### EXERCISE DIRECTIONS:
Where an entry contains a picture, omit the picture and repeat the rest exactly.

### DATA TO EXAMINE:
---------------
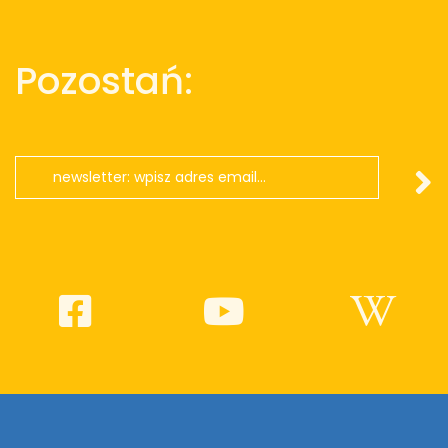
Pozostań:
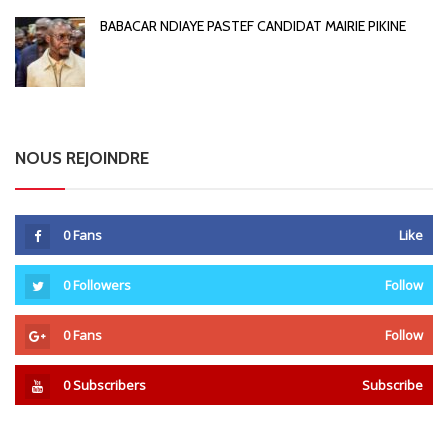
BABACAR NDIAYE PASTEF CANDIDAT MAIRIE PIKINE
NOUS REJOINDRE
0
Fans
Like
0
Followers
Follow
0
Fans
Follow
0
Subscribers
Subscribe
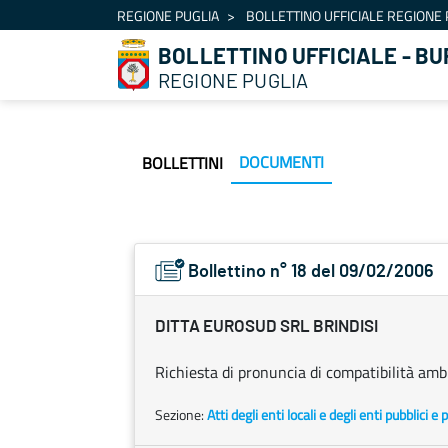
Navigazione
REGIONE PUGLIA
BOLLETTINO UFFICIALE REGIONE 
Salta al contenuto
BOLLETTINO UFFICIALE - BU
REGIONE PUGLIA
DOCUMENTI
BOLLETTINI
Bollettino n° 18 del 09/02/2006
DITTA EUROSUD SRL BRINDISI
Richiesta di pronuncia di compatibilità amb
Sezione:
Atti degli enti locali e degli enti pubblici e p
---------------
### EXERCISE RESULT:
Pozostań:
BABACAR NDIAYE PASTEF CANDIDAT MAIRIE PIKINE
NOUS REJOINDRE
0
Fans
Like
0
Followers
Follow
0
Fans
Follow
0
Subscribers
Subscribe
Navigazione
REGIONE PUGLIA
BOLLETTINO UFFICIALE REGIONE 
Salta al contenuto
BOLLETTINO UFFICIALE - BU
REGIONE PUGLIA
DOCUMENTI
BOLLETTINI
Bollettino n° 18 del 09/02/2006
DITTA EUROSUD SRL BRINDISI
Richiesta di pronuncia di compatibilità amb
Sezione:
Atti degli enti locali e degli enti pubblici e p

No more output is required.